Published by the author while living in exile from her native Czechoslovakia, Innocence: Or, Murder on Steep Street (Soho Crime | June, 2015), fascinates as much for its path to publication as it does for its riveting story.
Heda Margolius Kovály is best known for her landmark memoir, Under a Cruel Star, which documents both her struggle to survive first Auschwitz and then Stalinist Czechoslovakia. Her husband, who had survived the horrors of Dachau, had been a part of the Jewish intelligentsia that established communism in Czechoslovakia, only to later be detained and murdered after the now infamous Slanksy show trial put on by the government he had helped create. Branded the wife of a “political traitor,” Heda eked out a living with her son under the Soviet regime. That atmosphere of oppression is what Heda wanted to take aim at in what would be her only novel.
During this time of political exile Kovály worked as much as a translator as memoirist, rendering into Czech the works of Philip Roth, Muriel Spark, and Raymond Chandler, among others. But it was the latter’s work that inspired Heda to turn her pen to fiction. Inspired by Chandler, Kovály knit her own terrifying experiences in early 1950s Communist Prague—her husband’s imprisonment and wrongful execution, her own persecution at his disgrace—into a gorgeous psychological thriller-cum-detective novel.
Set in and around a cinema where a murder was recently committed, Innocence follows the unfolding of the investigation while telling the stories of the women who work there as ushers, each of whom is forced to support herself in difficult circumstances. As the novel brings this group alive, it tells their various life stories that have brought them to this job, the secrets they share with one another, and the secrets they keep.
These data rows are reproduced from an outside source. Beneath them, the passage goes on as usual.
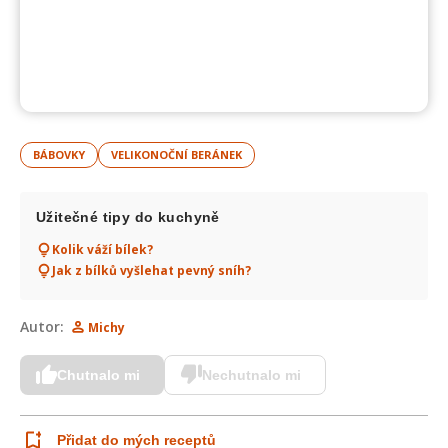
BÁBOVKY
VELIKONOČNÍ BERÁNEK
Užitečné tipy do kuchyně
Kolik váží bílek?
Jak z bílků vyšlehat pevný sníh?
Autor:
Michy
Chutnalo mi
Nechutnalo mi
Přidat do mých receptů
When the detective trying to solve the first murder is found slain by the cinema, all of their secrets come into the light.
Innocence was published in 1985 by a Czech-language German expatriate press while Heda was living in exile in London and Boston. It was a single-run limited edition book printing, never intended for sale or distribution in Czechoslovakia itself, where Kovály feared it might have adverse effects on her friends and associates because of its critical content. In fact, to further protect anyone who still knew her, Kovály published the book under a pseudonym—Helen Novakova, the same name as her autobiographically-inspired main character. Only in 2013 has the book finally been published in the Czech Republic.
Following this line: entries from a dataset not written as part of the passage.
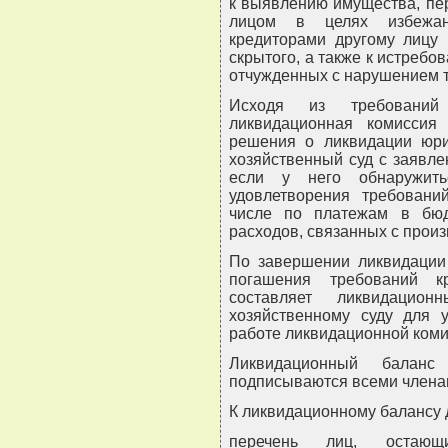
к выявлению имущества, пе
лицом в целях избежан
кредиторами другому лицу
скрытого, а также к истреб
отчужденных с нарушением т
Исходя из требований 
ликвидационная комисси
решения о ликвидации юри
хозяйственный суд с заявле
если у него обнаружить
удовлетворения требований
числе по платежам в бюд
расходов, связанных с произ
По завершении ликвидации 
погашения требований к
составляет ликвидацио
хозяйственному суду для 
работе ликвидационной коми
Ликвидационный балан
подписываются всеми члена
К ликвидационному балансу
перечень лиц, остающи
It is with great pride that Soho brings to life (well, Alex Zucker‘s brilliant translation brings it to life) this remarkable story, which deftly combines the cultural and political observations of crime fiction with the more emotionally powerful biographical elements of an author that lived through the 20th century’s most brutal times and survived to tell the tale with great humor, wit, and in the case of Innocence, cunning.